Airbus Helicopters boasted one of the most robust OEM training offerings in the world, training more than 8,000 pilots who logged more than 30,000 simulator hours in 2019.
Then came 2020 and Covid-19.
In response, the company enhanced its distance learning capabilities and is now making many of those and associated technology changes instituted during the pandemic permanent, both in the U.S. and worldwide. “Covid brought us into a new normal which will help us become safer,” said Romain Trapp, president of Airbus Helicopters, Inc., the company’s American arm.
At Airbus’s training facility in Grand Prairie, Texas, the company installed a video studio, where Bruce Webb, the company’s director of education, began making a variety of flight and maintenance training videos. “You need to use technology to make it lively,” said Trapp. Webb’s videos were posted to YouTube and other social media and routinely attracted more than 20,000 views each, Trapp said. “The training piece is absolutely critical to ensure the highest level of safety. We need to work together to reduce accidents. While the number of helicopter accidents worldwide has been significantly reduced over the last 20 years, there are still too many.”
Worldwide, Airbus Helicopters operates 18 training centers and the company has recently been leveraging synergies between them, said Sabrina Barbera, head of training and flight operations. That includes the adaption of distance learning technology.
“The virus lockdown put us in a crisis. We were not prepared for the situation,” said Christian Finkbeiner, Airbus Helicopters’ technical maintenance training manager. “We needed to continue training to keep our customers qualified and in the air.” Airbus instituted distance learning training in March 2020 but faced two immediate challenges: getting those courses approved by local regulatory authorities and motivating trainees to participate in distance learning.
Finkbeiner said Airbus has grown its distance learning to more than 100 courses and more than 500-course weeks. Customers who still require hands-on simulator or device training sometimes traveled to centers and then completed distance learning while quarantined in nearby hotels prior to in-person training. Other courses were converted to pure distance learning, such as the electrical systems differences course for upgrades from the light twin H145D2 to the five-bladed D3.
In Grand Prairie, distance learning allowed the company to eliminate first-day ground school for recurrent training in the H125 single and immediately place students in the helicopter, according to Lindsay Cunningham, head of customer training for North America. This made it possible for the company to operate the training helicopter more efficiently and reduce travel costs for customers, she said.
Grand Prairie trains more than 800 pilots a year and that number is slated to increase with the opening of the new Helisim training facility there and the qualification of a new level-D H145 simulator there this May. Cunningham said the cockpit of the D2 and D3 are so similar that EASA is not requiring differences training but that Airbus is offering a one-day theoretical differences course “to ensure that pilots are aware of the minor differences.”
Grand Prairie also is now offering the equivalent of a pinch-hitter fixed-wing course for the non-flying crew, enabling them to safely land the helicopter in the event of pilot incapacitation. It also continues to offer an entry into inadvertent instrument meteorological conditions course, which is free to customers insured by USAIG.

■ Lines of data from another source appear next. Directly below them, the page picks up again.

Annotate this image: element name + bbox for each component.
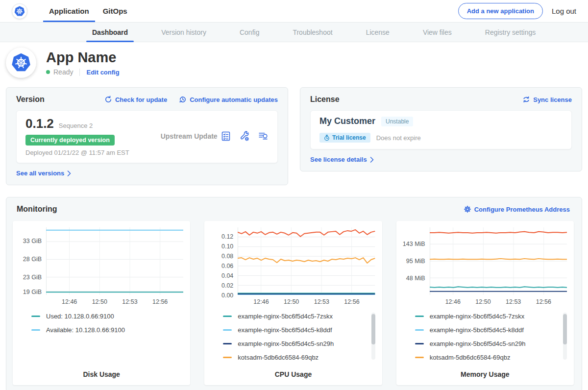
- legend-item: example-nginx-5bc6f5d4c5-k8ddf: [415, 326, 556, 334]
- y-tick-label: 0.02: [221, 282, 233, 289]
- version-section: Version Check for update: [6, 87, 288, 185]
- topnav-tabs: ApplicationGitOps: [42, 0, 134, 22]
- series-line-unlabeled: [430, 232, 567, 233]
- gear-icon: [464, 205, 471, 213]
- legend-color-dash: [223, 329, 232, 331]
- tab-view-files[interactable]: View files: [417, 23, 458, 42]
- legend-color-dash: [223, 343, 232, 344]
- chart-legend: example-nginx-5bc6f5d4c5-7zskxexample-ng…: [223, 313, 377, 367]
- x-tick-label: 12:56: [344, 298, 359, 305]
- deployed-status-badge: Currently deployed version: [25, 135, 115, 146]
- tab-dashboard[interactable]: Dashboard: [86, 23, 134, 42]
- disk-usage-card: 19 GiB23 GiB28 GiB33 GiB12:4612:5012:531…: [13, 221, 190, 385]
- x-tick-label: 12:50: [284, 298, 299, 305]
- see-license-details-link[interactable]: See license details: [310, 156, 374, 163]
- y-tick-label: 48 MiB: [406, 275, 425, 282]
- y-tick-label: 95 MiB: [406, 258, 425, 265]
- series-line-example-nginx-5bc6f5d4c5-7zskx: [430, 287, 567, 287]
- config-wrench-icon[interactable]: [239, 131, 250, 142]
- sync-icon: [522, 96, 530, 103]
- x-tick-label: 12:46: [445, 298, 461, 305]
- series-line-kotsadm-5db6dc6584-69qbz: [238, 258, 375, 263]
- topnav-tab-application[interactable]: Application: [42, 0, 96, 22]
- chevron-right-icon: [370, 157, 374, 163]
- top-navbar: ApplicationGitOps Add a new application …: [0, 0, 588, 22]
- legend-color-dash: [31, 316, 40, 317]
- customer-name: My Customer: [319, 116, 375, 126]
- legend-label: Available: 10.128.0.66:9100: [46, 326, 125, 334]
- license-section-title: License: [310, 95, 340, 104]
- legend-color-dash: [31, 329, 40, 331]
- check-for-update-link[interactable]: Check for update: [104, 96, 167, 103]
- charts-row: 19 GiB23 GiB28 GiB33 GiB12:4612:5012:531…: [13, 221, 574, 385]
- cpu-usage-card: 0.000.020.040.060.080.100.1212:4612:5012…: [204, 221, 382, 385]
- version-number: 0.1.2: [25, 116, 54, 131]
- status-dot: [46, 70, 50, 74]
- logout-button[interactable]: Log out: [552, 7, 576, 15]
- main-content: Version Check for update: [0, 83, 588, 390]
- chart-title: Memory Usage: [401, 367, 569, 378]
- y-tick-label: 0.00: [221, 292, 233, 299]
- x-tick-label: 12:46: [253, 298, 269, 305]
- license-section: License Sync license My Custo: [300, 87, 582, 171]
- legend-scrollbar[interactable]: [563, 313, 567, 360]
- preflight-checklist-icon[interactable]: [220, 131, 231, 142]
- series-line-kotsadm-5db6dc6584-69qbz: [430, 259, 567, 259]
- edit-config-link[interactable]: Edit config: [86, 69, 119, 76]
- chevron-right-icon: [67, 171, 71, 176]
- page-title: App Name: [46, 49, 120, 66]
- y-tick-label: 143 MiB: [403, 241, 425, 247]
- legend-color-dash: [415, 329, 424, 331]
- legend-item: example-nginx-5bc6f5d4c5-7zskx: [223, 313, 364, 320]
- kubernetes-logo: [12, 3, 27, 19]
- update-schedule-icon: [179, 96, 187, 103]
- y-tick-label: 33 GiB: [23, 238, 42, 244]
- x-tick-label: 12:50: [475, 298, 490, 305]
- legend-scrollbar-thumb[interactable]: [371, 314, 375, 344]
- deployed-timestamp: Deployed 01/21/22 @ 11:57 am EST: [25, 149, 129, 156]
- sync-license-link[interactable]: Sync license: [522, 96, 572, 103]
- legend-label: example-nginx-5bc6f5d4c5-k8ddf: [238, 326, 332, 334]
- configure-prometheus-link[interactable]: Configure Prometheus Address: [464, 205, 570, 213]
- tab-license[interactable]: License: [360, 23, 395, 42]
- add-application-button[interactable]: Add a new application: [458, 3, 543, 19]
- view-logs-icon[interactable]: [258, 131, 269, 142]
- version-section-title: Version: [16, 95, 45, 104]
- tab-troubleshoot[interactable]: Troubleshoot: [287, 23, 338, 42]
- chart-title: CPU Usage: [209, 367, 377, 378]
- x-tick-label: 12:53: [506, 298, 521, 305]
- chart-legend: Used: 10.128.0.66:9100Available: 10.128.…: [31, 313, 185, 366]
- legend-label: example-nginx-5bc6f5d4c5-sn29h: [238, 340, 334, 347]
- legend-color-dash: [223, 316, 232, 317]
- sequence-label: Sequence 2: [59, 122, 93, 129]
- x-tick-label: 12:50: [92, 298, 107, 305]
- y-axis: 0.000.020.040.060.080.100.12: [209, 227, 238, 295]
- app-avatar: [6, 48, 36, 78]
- divider: [79, 69, 80, 76]
- refresh-icon: [104, 96, 112, 103]
- y-axis: 48 MiB95 MiB143 MiB: [401, 227, 430, 295]
- chart-title: Disk Usage: [18, 367, 185, 378]
- y-tick-label: 28 GiB: [23, 256, 42, 263]
- x-tick-label: 12:53: [122, 298, 137, 305]
- topnav-tab-gitops[interactable]: GitOps: [96, 0, 134, 22]
- y-tick-label: 0.06: [221, 263, 233, 269]
- legend-color-dash: [415, 357, 424, 358]
- chart-plot: [46, 227, 183, 295]
- legend-scrollbar[interactable]: [371, 313, 375, 360]
- configure-automatic-updates-link[interactable]: Configure automatic updates: [179, 96, 278, 103]
- legend-item: Used: 10.128.0.66:9100: [31, 313, 172, 320]
- chart-legend: example-nginx-5bc6f5d4c5-7zskxexample-ng…: [415, 313, 569, 367]
- chart-plot: [430, 227, 567, 295]
- legend-color-dash: [415, 316, 424, 317]
- monitoring-title: Monitoring: [17, 205, 57, 214]
- tab-config[interactable]: Config: [234, 23, 265, 42]
- legend-color-dash: [223, 357, 232, 358]
- x-axis: 12:4612:5012:5312:56: [238, 295, 375, 307]
- tab-version-history[interactable]: Version history: [155, 23, 212, 42]
- legend-item: kotsadm-5db6dc6584-69qbz: [223, 354, 364, 361]
- tab-registry-settings[interactable]: Registry settings: [479, 23, 541, 42]
- see-all-versions-link[interactable]: See all versions: [16, 170, 71, 177]
- legend-label: example-nginx-5bc6f5d4c5-sn29h: [430, 340, 526, 347]
- legend-scrollbar-thumb[interactable]: [563, 314, 567, 344]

Throughout the company’s training network, digital trainers are increasingly being used to represent software on helicopters, said Eric Cazeils, Airbus Helicopters' chief avionics instructor. For distance maintenance training, Airbus combined mechanical mockups and jigs with video and computer technology. Full-sized maintenance training devices, such as those for Fenestron tail rotors and fuel tanks, are also used in conjunction with distance learning as are iPads, which provide a three-dimensional representation of key helicopter systems. Several maintenance training devices are available to facilitate maintenance differences training, such as a five-bladed mast hub. Airbus is investigating adding virtual reality to its training but has yet to do so.
Customer satisfaction with the new training model has been positive, according to Barbera. “We aim to continuously improve the customer experience by implementing organizational change in our training,” she said.